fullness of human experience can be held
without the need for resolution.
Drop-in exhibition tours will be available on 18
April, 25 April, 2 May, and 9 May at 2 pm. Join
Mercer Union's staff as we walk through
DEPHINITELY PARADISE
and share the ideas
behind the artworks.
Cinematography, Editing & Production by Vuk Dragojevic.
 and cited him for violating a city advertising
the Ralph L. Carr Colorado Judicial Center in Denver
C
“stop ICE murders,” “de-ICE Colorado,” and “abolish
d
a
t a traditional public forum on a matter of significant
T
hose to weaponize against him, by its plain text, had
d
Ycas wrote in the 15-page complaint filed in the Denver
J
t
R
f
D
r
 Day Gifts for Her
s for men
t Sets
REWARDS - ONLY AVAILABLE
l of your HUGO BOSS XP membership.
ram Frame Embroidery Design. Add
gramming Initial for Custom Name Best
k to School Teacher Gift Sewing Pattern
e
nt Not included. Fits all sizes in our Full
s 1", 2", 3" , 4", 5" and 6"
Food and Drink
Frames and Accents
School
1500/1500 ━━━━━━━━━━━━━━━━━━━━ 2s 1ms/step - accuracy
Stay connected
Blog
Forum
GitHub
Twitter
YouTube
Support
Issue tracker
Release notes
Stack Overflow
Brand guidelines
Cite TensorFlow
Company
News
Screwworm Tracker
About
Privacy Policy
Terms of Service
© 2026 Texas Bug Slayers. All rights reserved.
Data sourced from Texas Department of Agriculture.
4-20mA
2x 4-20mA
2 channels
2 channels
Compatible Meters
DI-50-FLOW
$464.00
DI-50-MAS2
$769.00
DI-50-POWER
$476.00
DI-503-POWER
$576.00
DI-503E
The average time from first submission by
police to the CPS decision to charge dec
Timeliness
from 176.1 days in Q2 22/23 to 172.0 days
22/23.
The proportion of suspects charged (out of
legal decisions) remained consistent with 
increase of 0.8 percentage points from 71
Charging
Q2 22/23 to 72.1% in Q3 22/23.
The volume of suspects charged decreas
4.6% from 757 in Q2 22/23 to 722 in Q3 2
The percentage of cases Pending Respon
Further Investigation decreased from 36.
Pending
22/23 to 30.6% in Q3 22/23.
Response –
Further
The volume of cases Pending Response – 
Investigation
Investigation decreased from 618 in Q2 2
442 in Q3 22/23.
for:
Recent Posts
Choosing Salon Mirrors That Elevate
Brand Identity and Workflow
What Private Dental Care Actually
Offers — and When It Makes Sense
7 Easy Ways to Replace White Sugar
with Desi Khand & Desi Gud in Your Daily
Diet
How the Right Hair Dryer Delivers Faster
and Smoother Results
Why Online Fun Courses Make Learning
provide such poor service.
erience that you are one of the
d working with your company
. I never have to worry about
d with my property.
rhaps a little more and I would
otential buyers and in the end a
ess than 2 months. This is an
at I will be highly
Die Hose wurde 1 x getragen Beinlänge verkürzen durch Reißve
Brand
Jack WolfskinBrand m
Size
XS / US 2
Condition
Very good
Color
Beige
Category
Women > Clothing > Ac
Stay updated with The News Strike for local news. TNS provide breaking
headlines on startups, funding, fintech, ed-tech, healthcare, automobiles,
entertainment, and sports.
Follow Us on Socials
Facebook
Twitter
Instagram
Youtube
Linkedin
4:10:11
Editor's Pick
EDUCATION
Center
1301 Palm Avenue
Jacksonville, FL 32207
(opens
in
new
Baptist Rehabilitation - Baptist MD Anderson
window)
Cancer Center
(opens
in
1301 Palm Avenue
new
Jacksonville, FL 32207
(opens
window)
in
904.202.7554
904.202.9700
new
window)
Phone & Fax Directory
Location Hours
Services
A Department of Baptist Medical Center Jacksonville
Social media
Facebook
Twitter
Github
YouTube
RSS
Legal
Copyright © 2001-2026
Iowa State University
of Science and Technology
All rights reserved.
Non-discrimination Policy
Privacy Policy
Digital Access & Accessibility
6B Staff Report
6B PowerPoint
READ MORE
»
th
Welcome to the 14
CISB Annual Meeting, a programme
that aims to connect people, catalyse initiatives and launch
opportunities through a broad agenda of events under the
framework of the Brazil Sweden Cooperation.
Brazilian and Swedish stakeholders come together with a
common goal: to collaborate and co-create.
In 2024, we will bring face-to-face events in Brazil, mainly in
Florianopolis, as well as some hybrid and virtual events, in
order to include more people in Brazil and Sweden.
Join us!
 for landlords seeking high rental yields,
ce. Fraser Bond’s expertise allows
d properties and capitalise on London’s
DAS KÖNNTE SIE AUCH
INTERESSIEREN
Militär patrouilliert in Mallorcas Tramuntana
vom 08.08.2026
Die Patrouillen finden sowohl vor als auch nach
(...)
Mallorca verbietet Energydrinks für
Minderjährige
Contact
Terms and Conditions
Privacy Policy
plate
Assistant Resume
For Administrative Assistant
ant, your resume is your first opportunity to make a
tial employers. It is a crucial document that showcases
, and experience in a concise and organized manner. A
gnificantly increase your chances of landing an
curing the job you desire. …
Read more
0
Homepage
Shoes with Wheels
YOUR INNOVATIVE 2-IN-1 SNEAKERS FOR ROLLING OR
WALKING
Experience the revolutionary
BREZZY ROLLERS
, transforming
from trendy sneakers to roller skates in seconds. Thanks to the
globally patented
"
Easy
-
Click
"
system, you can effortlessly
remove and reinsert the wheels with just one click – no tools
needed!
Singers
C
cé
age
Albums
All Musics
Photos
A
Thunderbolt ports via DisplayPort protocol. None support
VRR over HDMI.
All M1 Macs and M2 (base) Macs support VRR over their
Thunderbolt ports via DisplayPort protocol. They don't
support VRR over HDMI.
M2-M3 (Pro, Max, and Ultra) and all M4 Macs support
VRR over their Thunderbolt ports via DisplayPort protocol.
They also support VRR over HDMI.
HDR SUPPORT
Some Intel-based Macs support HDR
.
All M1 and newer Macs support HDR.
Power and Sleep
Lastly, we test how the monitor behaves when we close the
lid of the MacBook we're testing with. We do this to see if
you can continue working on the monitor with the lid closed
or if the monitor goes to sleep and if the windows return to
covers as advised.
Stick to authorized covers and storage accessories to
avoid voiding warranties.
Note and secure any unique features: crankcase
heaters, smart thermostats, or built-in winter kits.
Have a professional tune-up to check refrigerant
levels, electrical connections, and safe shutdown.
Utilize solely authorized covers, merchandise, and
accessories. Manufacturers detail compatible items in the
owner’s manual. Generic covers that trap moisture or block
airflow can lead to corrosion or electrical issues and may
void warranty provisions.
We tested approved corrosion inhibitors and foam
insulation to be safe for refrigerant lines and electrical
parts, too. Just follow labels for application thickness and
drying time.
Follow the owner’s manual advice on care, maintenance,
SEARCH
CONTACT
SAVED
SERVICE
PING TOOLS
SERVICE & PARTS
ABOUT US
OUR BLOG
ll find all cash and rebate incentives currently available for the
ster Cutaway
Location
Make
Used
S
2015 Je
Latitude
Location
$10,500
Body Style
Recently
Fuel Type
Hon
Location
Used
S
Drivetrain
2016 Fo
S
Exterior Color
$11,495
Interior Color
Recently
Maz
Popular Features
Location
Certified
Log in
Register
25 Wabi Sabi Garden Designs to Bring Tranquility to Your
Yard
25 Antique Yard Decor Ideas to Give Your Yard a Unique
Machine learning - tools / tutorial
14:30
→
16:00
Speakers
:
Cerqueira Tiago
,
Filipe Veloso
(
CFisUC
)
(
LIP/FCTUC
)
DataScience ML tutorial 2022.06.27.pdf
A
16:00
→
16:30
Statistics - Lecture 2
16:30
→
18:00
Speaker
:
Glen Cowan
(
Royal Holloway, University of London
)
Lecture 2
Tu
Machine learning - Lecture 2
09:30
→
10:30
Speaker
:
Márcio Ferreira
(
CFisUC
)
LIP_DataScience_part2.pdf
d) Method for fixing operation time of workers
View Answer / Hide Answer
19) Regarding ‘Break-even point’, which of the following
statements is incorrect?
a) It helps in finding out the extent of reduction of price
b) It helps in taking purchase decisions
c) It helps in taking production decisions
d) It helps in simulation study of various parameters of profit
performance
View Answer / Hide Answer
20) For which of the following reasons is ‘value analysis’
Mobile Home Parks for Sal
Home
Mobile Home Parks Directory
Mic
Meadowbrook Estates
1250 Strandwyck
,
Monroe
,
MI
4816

•••

- **Problem to solve**:
Up to and including the line that holds "Recent Posts", reproduce the records above exactly from their first line, and give nothing else.

- **Result of the task**:
fullness of human experience can be held
without the need for resolution.
Drop-in exhibition tours will be available on 18
April, 25 April, 2 May, and 9 May at 2 pm. Join
Mercer Union's staff as we walk through
DEPHINITELY PARADISE
and share the ideas
behind the artworks.
Cinematography, Editing & Production by Vuk Dragojevic.
 and cited him for violating a city advertising
the Ralph L. Carr Colorado Judicial Center in Denver
C
“stop ICE murders,” “de-ICE Colorado,” and “abolish
d
a
t a traditional public forum on a matter of significant
T
hose to weaponize against him, by its plain text, had
d
Ycas wrote in the 15-page complaint filed in the Denver
J
t
R
f
D
r
 Day Gifts for Her
s for men
t Sets
REWARDS - ONLY AVAILABLE
l of your HUGO BOSS XP membership.
ram Frame Embroidery Design. Add
gramming Initial for Custom Name Best
k to School Teacher Gift Sewing Pattern
e
nt Not included. Fits all sizes in our Full
s 1", 2", 3" , 4", 5" and 6"
Food and Drink
Frames and Accents
School
1500/1500 ━━━━━━━━━━━━━━━━━━━━ 2s 1ms/step - accuracy
Stay connected
Blog
Forum
GitHub
Twitter
YouTube
Support
Issue tracker
Release notes
Stack Overflow
Brand guidelines
Cite TensorFlow
Company
News
Screwworm Tracker
About
Privacy Policy
Terms of Service
© 2026 Texas Bug Slayers. All rights reserved.
Data sourced from Texas Department of Agriculture.
4-20mA
2x 4-20mA
2 channels
2 channels
Compatible Meters
DI-50-FLOW
$464.00
DI-50-MAS2
$769.00
DI-50-POWER
$476.00
DI-503-POWER
$576.00
DI-503E
The average time from first submission by
police to the CPS decision to charge dec
Timeliness
from 176.1 days in Q2 22/23 to 172.0 days
22/23.
The proportion of suspects charged (out of
legal decisions) remained consistent with 
increase of 0.8 percentage points from 71
Charging
Q2 22/23 to 72.1% in Q3 22/23.
The volume of suspects charged decreas
4.6% from 757 in Q2 22/23 to 722 in Q3 2
The percentage of cases Pending Respon
Further Investigation decreased from 36.
Pending
22/23 to 30.6% in Q3 22/23.
Response –
Further
The volume of cases Pending Response – 
Investigation
Investigation decreased from 618 in Q2 2
442 in Q3 22/23.
for:
Recent Posts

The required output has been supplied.